Description of the task —
Print the listing below in its entirety, character for character.

[Data listing Boundary: Start]

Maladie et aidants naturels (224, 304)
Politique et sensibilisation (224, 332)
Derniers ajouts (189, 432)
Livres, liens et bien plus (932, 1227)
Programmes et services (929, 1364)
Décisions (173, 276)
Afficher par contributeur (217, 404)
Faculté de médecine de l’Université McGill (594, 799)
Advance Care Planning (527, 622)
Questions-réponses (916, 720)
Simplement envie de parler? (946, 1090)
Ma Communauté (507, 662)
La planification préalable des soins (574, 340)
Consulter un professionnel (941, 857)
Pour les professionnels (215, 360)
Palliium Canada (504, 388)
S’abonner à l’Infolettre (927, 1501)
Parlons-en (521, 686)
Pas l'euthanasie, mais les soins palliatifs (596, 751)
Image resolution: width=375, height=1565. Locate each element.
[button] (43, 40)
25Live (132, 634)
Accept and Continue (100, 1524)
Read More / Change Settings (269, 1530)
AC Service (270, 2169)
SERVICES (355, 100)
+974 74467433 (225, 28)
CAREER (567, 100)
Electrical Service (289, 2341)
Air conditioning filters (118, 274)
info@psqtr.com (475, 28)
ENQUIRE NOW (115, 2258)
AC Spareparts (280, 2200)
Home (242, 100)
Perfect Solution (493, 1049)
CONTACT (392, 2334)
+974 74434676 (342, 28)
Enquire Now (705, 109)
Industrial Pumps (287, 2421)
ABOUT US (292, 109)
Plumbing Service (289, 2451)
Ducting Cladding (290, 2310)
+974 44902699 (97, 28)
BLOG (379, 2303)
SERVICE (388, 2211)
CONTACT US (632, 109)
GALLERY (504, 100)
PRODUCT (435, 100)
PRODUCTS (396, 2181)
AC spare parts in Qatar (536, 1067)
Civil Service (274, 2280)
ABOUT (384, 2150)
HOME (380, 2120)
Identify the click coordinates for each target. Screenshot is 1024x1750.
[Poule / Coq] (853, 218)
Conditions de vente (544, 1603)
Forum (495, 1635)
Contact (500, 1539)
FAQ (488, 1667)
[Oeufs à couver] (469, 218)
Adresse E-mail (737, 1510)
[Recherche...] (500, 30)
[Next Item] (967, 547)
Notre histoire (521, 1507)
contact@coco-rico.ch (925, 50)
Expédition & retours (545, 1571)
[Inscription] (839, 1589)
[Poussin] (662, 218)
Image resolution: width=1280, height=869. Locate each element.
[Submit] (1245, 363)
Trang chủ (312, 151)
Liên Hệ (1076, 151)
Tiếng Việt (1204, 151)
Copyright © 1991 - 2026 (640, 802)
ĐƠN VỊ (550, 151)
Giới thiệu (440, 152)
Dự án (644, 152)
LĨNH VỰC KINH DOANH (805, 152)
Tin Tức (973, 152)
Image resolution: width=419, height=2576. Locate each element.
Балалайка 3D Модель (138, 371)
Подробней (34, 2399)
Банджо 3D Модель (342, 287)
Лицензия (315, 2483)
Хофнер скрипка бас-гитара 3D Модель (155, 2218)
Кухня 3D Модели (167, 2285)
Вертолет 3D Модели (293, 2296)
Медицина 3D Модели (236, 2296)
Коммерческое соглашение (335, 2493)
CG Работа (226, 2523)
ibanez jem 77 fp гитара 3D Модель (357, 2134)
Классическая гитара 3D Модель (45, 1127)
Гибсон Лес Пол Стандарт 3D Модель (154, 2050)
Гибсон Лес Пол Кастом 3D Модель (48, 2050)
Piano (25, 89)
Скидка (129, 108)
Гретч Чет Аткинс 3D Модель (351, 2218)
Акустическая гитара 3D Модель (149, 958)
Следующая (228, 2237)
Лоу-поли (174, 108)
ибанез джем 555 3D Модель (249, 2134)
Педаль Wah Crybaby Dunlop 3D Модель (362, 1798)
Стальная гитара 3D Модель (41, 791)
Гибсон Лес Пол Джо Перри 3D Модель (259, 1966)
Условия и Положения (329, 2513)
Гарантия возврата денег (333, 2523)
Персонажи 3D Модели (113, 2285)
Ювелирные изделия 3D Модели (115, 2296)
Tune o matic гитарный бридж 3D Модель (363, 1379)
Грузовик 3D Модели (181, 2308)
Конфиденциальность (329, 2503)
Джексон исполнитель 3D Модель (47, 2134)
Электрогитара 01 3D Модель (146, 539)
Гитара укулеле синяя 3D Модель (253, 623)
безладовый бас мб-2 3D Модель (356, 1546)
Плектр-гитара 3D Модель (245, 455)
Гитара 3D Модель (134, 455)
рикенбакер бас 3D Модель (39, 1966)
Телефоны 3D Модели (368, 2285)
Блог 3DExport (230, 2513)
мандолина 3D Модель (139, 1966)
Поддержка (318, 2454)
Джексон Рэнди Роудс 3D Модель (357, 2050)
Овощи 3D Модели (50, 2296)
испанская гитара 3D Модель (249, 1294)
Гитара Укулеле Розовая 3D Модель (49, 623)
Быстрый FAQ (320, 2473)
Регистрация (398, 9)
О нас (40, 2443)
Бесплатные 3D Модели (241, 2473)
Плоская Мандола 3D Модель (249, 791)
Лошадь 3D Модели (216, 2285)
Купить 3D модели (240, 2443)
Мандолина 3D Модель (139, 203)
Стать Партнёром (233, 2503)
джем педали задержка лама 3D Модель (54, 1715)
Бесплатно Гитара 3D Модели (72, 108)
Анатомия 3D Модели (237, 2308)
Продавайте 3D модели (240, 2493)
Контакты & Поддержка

[Data listing Boundary: End]

Output below —
Maladie et aidants naturels (224, 304)
Politique et sensibilisation (224, 332)
Derniers ajouts (189, 432)
Livres, liens et bien plus (932, 1227)
Programmes et services (929, 1364)
Décisions (173, 276)
Afficher par contributeur (217, 404)
Faculté de médecine de l’Université McGill (594, 799)
Advance Care Planning (527, 622)
Questions-réponses (916, 720)
Simplement envie de parler? (946, 1090)
Ma Communauté (507, 662)
La planification préalable des soins (574, 340)
Consulter un professionnel (941, 857)
Pour les professionnels (215, 360)
Palliium Canada (504, 388)
S’abonner à l’Infolettre (927, 1501)
Parlons-en (521, 686)
Pas l'euthanasie, mais les soins palliatifs (596, 751)
Image resolution: width=375, height=1565. Locate each element.
[button] (43, 40)
25Live (132, 634)
Accept and Continue (100, 1524)
Read More / Change Settings (269, 1530)
AC Service (270, 2169)
SERVICES (355, 100)
+974 74467433 (225, 28)
CAREER (567, 100)
Electrical Service (289, 2341)
Air conditioning filters (118, 274)
info@psqtr.com (475, 28)
ENQUIRE NOW (115, 2258)
AC Spareparts (280, 2200)
Home (242, 100)
Perfect Solution (493, 1049)
CONTACT (392, 2334)
+974 74434676 (342, 28)
Enquire Now (705, 109)
Industrial Pumps (287, 2421)
ABOUT US (292, 109)
Plumbing Service (289, 2451)
Ducting Cladding (290, 2310)
+974 44902699 (97, 28)
BLOG (379, 2303)
SERVICE (388, 2211)
CONTACT US (632, 109)
GALLERY (504, 100)
PRODUCT (435, 100)
PRODUCTS (396, 2181)
AC spare parts in Qatar (536, 1067)
Civil Service (274, 2280)
ABOUT (384, 2150)
HOME (380, 2120)
Identify the click coordinates for each target. Screenshot is 1024x1750.
[Poule / Coq] (853, 218)
Conditions de vente (544, 1603)
Forum (495, 1635)
Contact (500, 1539)
FAQ (488, 1667)
[Oeufs à couver] (469, 218)
Adresse E-mail (737, 1510)
[Recherche...] (500, 30)
[Next Item] (967, 547)
Notre histoire (521, 1507)
contact@coco-rico.ch (925, 50)
Expédition & retours (545, 1571)
[Inscription] (839, 1589)
[Poussin] (662, 218)
Image resolution: width=1280, height=869. Locate each element.
[Submit] (1245, 363)
Trang chủ (312, 151)
Liên Hệ (1076, 151)
Tiếng Việt (1204, 151)
Copyright © 1991 - 2026 (640, 802)
ĐƠN VỊ (550, 151)
Giới thiệu (440, 152)
Dự án (644, 152)
LĨNH VỰC KINH DOANH (805, 152)
Tin Tức (973, 152)
Image resolution: width=419, height=2576. Locate each element.
Балалайка 3D Модель (138, 371)
Подробней (34, 2399)
Банджо 3D Модель (342, 287)
Лицензия (315, 2483)
Хофнер скрипка бас-гитара 3D Модель (155, 2218)
Кухня 3D Модели (167, 2285)
Вертолет 3D Модели (293, 2296)
Медицина 3D Модели (236, 2296)
Коммерческое соглашение (335, 2493)
CG Работа (226, 2523)
ibanez jem 77 fp гитара 3D Модель (357, 2134)
Классическая гитара 3D Модель (45, 1127)
Гибсон Лес Пол Стандарт 3D Модель (154, 2050)
Гибсон Лес Пол Кастом 3D Модель (48, 2050)
Piano (25, 89)
Скидка (129, 108)
Гретч Чет Аткинс 3D Модель (351, 2218)
Акустическая гитара 3D Модель (149, 958)
Следующая (228, 2237)
Лоу-поли (174, 108)
ибанез джем 555 3D Модель (249, 2134)
Педаль Wah Crybaby Dunlop 3D Модель (362, 1798)
Стальная гитара 3D Модель (41, 791)
Гибсон Лес Пол Джо Перри 3D Модель (259, 1966)
Условия и Положения (329, 2513)
Гарантия возврата денег (333, 2523)
Персонажи 3D Модели (113, 2285)
Ювелирные изделия 3D Модели (115, 2296)
Tune o matic гитарный бридж 3D Модель (363, 1379)
Грузовик 3D Модели (181, 2308)
Конфиденциальность (329, 2503)
Джексон исполнитель 3D Модель (47, 2134)
Электрогитара 01 3D Модель (146, 539)
Гитара укулеле синяя 3D Модель (253, 623)
безладовый бас мб-2 3D Модель (356, 1546)
Плектр-гитара 3D Модель (245, 455)
Гитара 3D Модель (134, 455)
рикенбакер бас 3D Модель (39, 1966)
Телефоны 3D Модели (368, 2285)
Блог 3DExport (230, 2513)
мандолина 3D Модель (139, 1966)
Поддержка (318, 2454)
Джексон Рэнди Роудс 3D Модель (357, 2050)
Овощи 3D Модели (50, 2296)
испанская гитара 3D Модель (249, 1294)
Гитара Укулеле Розовая 3D Модель (49, 623)
Быстрый FAQ (320, 2473)
Регистрация (398, 9)
О нас (40, 2443)
Бесплатные 3D Модели (241, 2473)
Плоская Мандола 3D Модель (249, 791)
Лошадь 3D Модели (216, 2285)
Купить 3D модели (240, 2443)
Мандолина 3D Модель (139, 203)
Стать Партнёром (233, 2503)
джем педали задержка лама 3D Модель (54, 1715)
Бесплатно Гитара 3D Модели (72, 108)
Анатомия 3D Модели (237, 2308)
Продавайте 3D модели (240, 2493)
Контакты & Поддержка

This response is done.